The Sunshine Coast Community Forest has been granted cutting permits allowing it to start logging in its Angus Creek zone east of Porpoise Bay.
It’s the first harvest for the Community Forest and its operating company Sechelt Community Projects Inc. (SCPI) since 2018.
There was no logging in 2019 while SCPI waited for the province to sign off on a new Forest Stewardship Plan (FSP), which also required input from the shíshálh Nation.
The FSP approval came in April, and operations manager Dave Lasser said the first cutting permits under the plan were issued in late August, allowing SCPI to call for tenders for road building and harvesting in the blocks known as AN11 and AN12.
Lasser said three local companies bid and the successful contractor started work in late October.

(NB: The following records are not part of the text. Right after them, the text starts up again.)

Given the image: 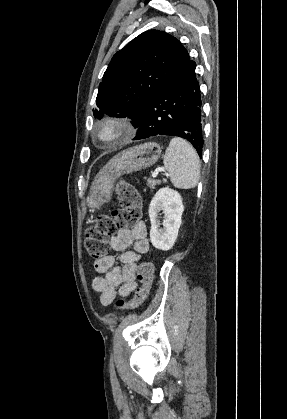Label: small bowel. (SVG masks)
<instances>
[{
	"mask_svg": "<svg viewBox=\"0 0 287 419\" xmlns=\"http://www.w3.org/2000/svg\"><path fill=\"white\" fill-rule=\"evenodd\" d=\"M111 248L120 252L122 266H115L112 255L94 263L99 275L94 277L92 286L100 293L103 305L111 304L117 295L126 297L136 289L137 262L141 255L149 251L146 224L140 221L131 229H120L111 239Z\"/></svg>",
	"mask_w": 287,
	"mask_h": 419,
	"instance_id": "obj_1",
	"label": "small bowel"
}]
</instances>
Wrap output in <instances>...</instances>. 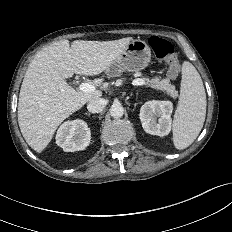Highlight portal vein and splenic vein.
I'll return each mask as SVG.
<instances>
[{"mask_svg":"<svg viewBox=\"0 0 232 232\" xmlns=\"http://www.w3.org/2000/svg\"><path fill=\"white\" fill-rule=\"evenodd\" d=\"M133 85L144 86V85H147V82L144 79H135L133 81ZM79 89L82 92H94L96 90L95 86L90 83H81L79 86Z\"/></svg>","mask_w":232,"mask_h":232,"instance_id":"obj_1","label":"portal vein and splenic vein"}]
</instances>
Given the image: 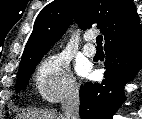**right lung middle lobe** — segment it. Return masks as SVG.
<instances>
[{
	"label": "right lung middle lobe",
	"instance_id": "right-lung-middle-lobe-1",
	"mask_svg": "<svg viewBox=\"0 0 142 119\" xmlns=\"http://www.w3.org/2000/svg\"><path fill=\"white\" fill-rule=\"evenodd\" d=\"M42 57L43 55L31 60L30 62L19 68L18 79L15 86V89L17 91H21L26 88L31 74L33 73L36 65L40 62Z\"/></svg>",
	"mask_w": 142,
	"mask_h": 119
}]
</instances>
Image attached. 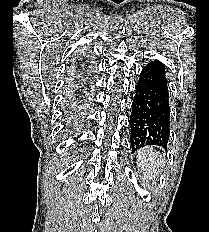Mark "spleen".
Segmentation results:
<instances>
[{
  "label": "spleen",
  "mask_w": 209,
  "mask_h": 232,
  "mask_svg": "<svg viewBox=\"0 0 209 232\" xmlns=\"http://www.w3.org/2000/svg\"><path fill=\"white\" fill-rule=\"evenodd\" d=\"M163 163L159 152L152 147H146L139 150L137 154V165L140 172L146 179L155 181L160 173V167Z\"/></svg>",
  "instance_id": "obj_1"
}]
</instances>
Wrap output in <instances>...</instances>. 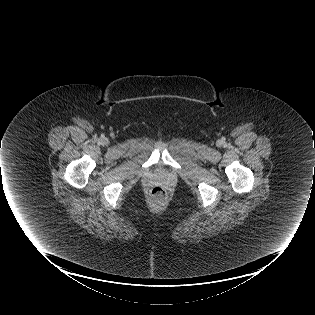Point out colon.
<instances>
[{
    "instance_id": "1",
    "label": "colon",
    "mask_w": 315,
    "mask_h": 315,
    "mask_svg": "<svg viewBox=\"0 0 315 315\" xmlns=\"http://www.w3.org/2000/svg\"><path fill=\"white\" fill-rule=\"evenodd\" d=\"M150 198L156 204H162L167 199V192L161 186H154L150 190Z\"/></svg>"
}]
</instances>
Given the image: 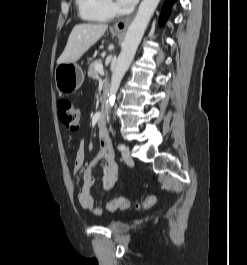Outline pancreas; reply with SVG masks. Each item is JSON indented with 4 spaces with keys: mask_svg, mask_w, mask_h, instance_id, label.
<instances>
[{
    "mask_svg": "<svg viewBox=\"0 0 247 265\" xmlns=\"http://www.w3.org/2000/svg\"><path fill=\"white\" fill-rule=\"evenodd\" d=\"M98 65H102V60H96L89 65L88 76L90 78H97L98 77V71L96 70V66H98Z\"/></svg>",
    "mask_w": 247,
    "mask_h": 265,
    "instance_id": "obj_1",
    "label": "pancreas"
}]
</instances>
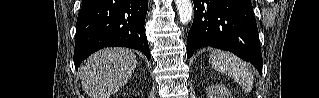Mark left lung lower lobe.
Returning <instances> with one entry per match:
<instances>
[{
	"label": "left lung lower lobe",
	"instance_id": "left-lung-lower-lobe-1",
	"mask_svg": "<svg viewBox=\"0 0 319 98\" xmlns=\"http://www.w3.org/2000/svg\"><path fill=\"white\" fill-rule=\"evenodd\" d=\"M194 21L188 33L187 58L211 46L252 63L262 74L257 25L250 0H193Z\"/></svg>",
	"mask_w": 319,
	"mask_h": 98
}]
</instances>
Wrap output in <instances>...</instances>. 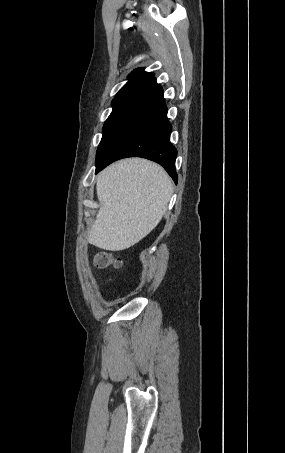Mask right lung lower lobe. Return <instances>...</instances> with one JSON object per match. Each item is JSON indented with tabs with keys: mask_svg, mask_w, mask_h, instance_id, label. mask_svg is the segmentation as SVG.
I'll return each instance as SVG.
<instances>
[{
	"mask_svg": "<svg viewBox=\"0 0 285 453\" xmlns=\"http://www.w3.org/2000/svg\"><path fill=\"white\" fill-rule=\"evenodd\" d=\"M171 131L163 89L154 79L116 112L97 150L96 173L118 159L143 157L163 166L177 184V150L170 142Z\"/></svg>",
	"mask_w": 285,
	"mask_h": 453,
	"instance_id": "98d812e1",
	"label": "right lung lower lobe"
}]
</instances>
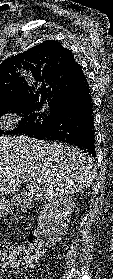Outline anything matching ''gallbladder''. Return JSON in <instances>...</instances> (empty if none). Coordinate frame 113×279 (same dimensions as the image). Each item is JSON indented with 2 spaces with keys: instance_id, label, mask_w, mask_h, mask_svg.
Masks as SVG:
<instances>
[{
  "instance_id": "obj_1",
  "label": "gallbladder",
  "mask_w": 113,
  "mask_h": 279,
  "mask_svg": "<svg viewBox=\"0 0 113 279\" xmlns=\"http://www.w3.org/2000/svg\"><path fill=\"white\" fill-rule=\"evenodd\" d=\"M25 197V194H22ZM0 207H1V201H0Z\"/></svg>"
}]
</instances>
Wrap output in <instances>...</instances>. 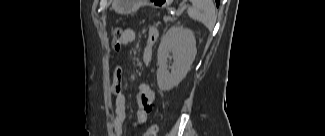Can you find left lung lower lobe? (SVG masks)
Instances as JSON below:
<instances>
[{
	"label": "left lung lower lobe",
	"instance_id": "left-lung-lower-lobe-1",
	"mask_svg": "<svg viewBox=\"0 0 325 136\" xmlns=\"http://www.w3.org/2000/svg\"><path fill=\"white\" fill-rule=\"evenodd\" d=\"M217 7L219 6L220 0H215Z\"/></svg>",
	"mask_w": 325,
	"mask_h": 136
}]
</instances>
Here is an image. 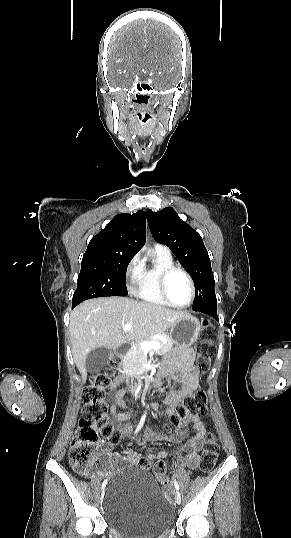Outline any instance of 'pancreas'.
Wrapping results in <instances>:
<instances>
[{"label": "pancreas", "mask_w": 291, "mask_h": 538, "mask_svg": "<svg viewBox=\"0 0 291 538\" xmlns=\"http://www.w3.org/2000/svg\"><path fill=\"white\" fill-rule=\"evenodd\" d=\"M162 337L166 338L167 342H163L161 339H146L148 342H158L160 348L155 350L157 355H163L170 351L173 346L172 340L168 335L162 334ZM142 341H136L132 344L130 351L124 356L123 363L126 368L132 372H141L143 370V363L145 360V351L141 348Z\"/></svg>", "instance_id": "cf45deb5"}]
</instances>
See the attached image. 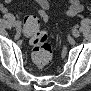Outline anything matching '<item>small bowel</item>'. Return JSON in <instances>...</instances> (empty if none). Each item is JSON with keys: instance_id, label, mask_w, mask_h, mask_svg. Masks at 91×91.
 Listing matches in <instances>:
<instances>
[{"instance_id": "c3829d8e", "label": "small bowel", "mask_w": 91, "mask_h": 91, "mask_svg": "<svg viewBox=\"0 0 91 91\" xmlns=\"http://www.w3.org/2000/svg\"><path fill=\"white\" fill-rule=\"evenodd\" d=\"M37 4L40 7L39 14L45 15L49 10V2L47 0H37ZM1 10L3 13L7 12V8L5 6H1ZM82 11V5L78 0H71L66 9V15L74 16Z\"/></svg>"}]
</instances>
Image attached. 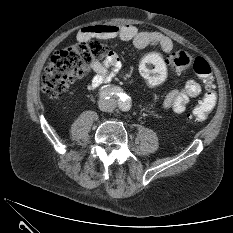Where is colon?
<instances>
[{
	"label": "colon",
	"mask_w": 233,
	"mask_h": 233,
	"mask_svg": "<svg viewBox=\"0 0 233 233\" xmlns=\"http://www.w3.org/2000/svg\"><path fill=\"white\" fill-rule=\"evenodd\" d=\"M105 54V45L94 39L80 40L58 50L43 71L44 91L54 96L67 92L76 79L89 74L91 63ZM190 65L206 89L199 104L188 115L190 121L200 123L207 119L216 103L212 69L204 58L192 59L187 52L178 51L165 59L159 52L150 51L141 59L140 72L146 83L153 87L164 81L168 66L182 71Z\"/></svg>",
	"instance_id": "5ec220e1"
}]
</instances>
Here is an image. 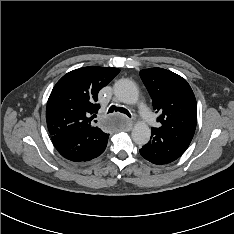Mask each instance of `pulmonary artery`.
Masks as SVG:
<instances>
[{"mask_svg": "<svg viewBox=\"0 0 234 234\" xmlns=\"http://www.w3.org/2000/svg\"><path fill=\"white\" fill-rule=\"evenodd\" d=\"M137 107H138V111L143 119V122L149 127L154 126L156 123V118L150 112L148 106L143 101H141L138 103Z\"/></svg>", "mask_w": 234, "mask_h": 234, "instance_id": "pulmonary-artery-1", "label": "pulmonary artery"}]
</instances>
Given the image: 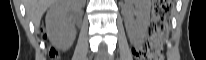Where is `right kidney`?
<instances>
[{"label":"right kidney","instance_id":"ca27d5eb","mask_svg":"<svg viewBox=\"0 0 206 60\" xmlns=\"http://www.w3.org/2000/svg\"><path fill=\"white\" fill-rule=\"evenodd\" d=\"M77 0H60L49 8L46 15V27L51 41L60 48L71 46L75 29L68 14L77 8Z\"/></svg>","mask_w":206,"mask_h":60}]
</instances>
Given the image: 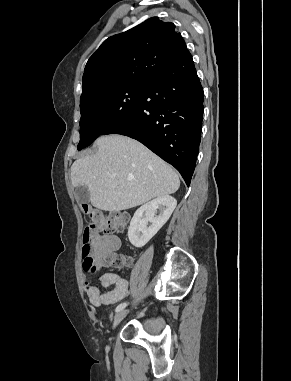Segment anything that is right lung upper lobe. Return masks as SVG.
Returning <instances> with one entry per match:
<instances>
[{
  "mask_svg": "<svg viewBox=\"0 0 291 381\" xmlns=\"http://www.w3.org/2000/svg\"><path fill=\"white\" fill-rule=\"evenodd\" d=\"M186 49L175 25L158 17L109 37L85 66L80 103L107 88L147 82Z\"/></svg>",
  "mask_w": 291,
  "mask_h": 381,
  "instance_id": "cb5924a9",
  "label": "right lung upper lobe"
}]
</instances>
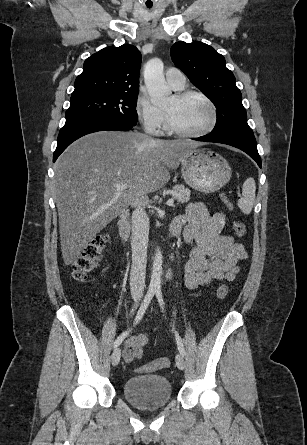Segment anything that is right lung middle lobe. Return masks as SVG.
I'll return each mask as SVG.
<instances>
[{
    "label": "right lung middle lobe",
    "instance_id": "obj_1",
    "mask_svg": "<svg viewBox=\"0 0 307 445\" xmlns=\"http://www.w3.org/2000/svg\"><path fill=\"white\" fill-rule=\"evenodd\" d=\"M138 93L71 96L66 120L81 117H108L136 125Z\"/></svg>",
    "mask_w": 307,
    "mask_h": 445
}]
</instances>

The Community Forest is hoping to have a combined 11,500 cubic metres of timber from the two blocks “in and scaled” by the end of the year, which will give SCPI some revenue for 2020 after posting a loss of $391,700 for 2019.
Lasser said COVID precautions are now part of the how SCPI and its contractors have to work, but loggers were already doing things like distancing because of the safety zones needed between workers falling trees.
“There’s a lot of naturally built-in safety processes that exist all the time in the industry, but they also happen to be very well suited to COVID,” Lasser said.
Lasser said SCPI is currently awaiting approval of a cutting permit that would allow it to begin harvesting on part of its tenure in the Halfmoon Bay area in the first quarter of 2021.
The two-year harvesting plan presented at an open house in March also called for logging in the East Wilson Creek area.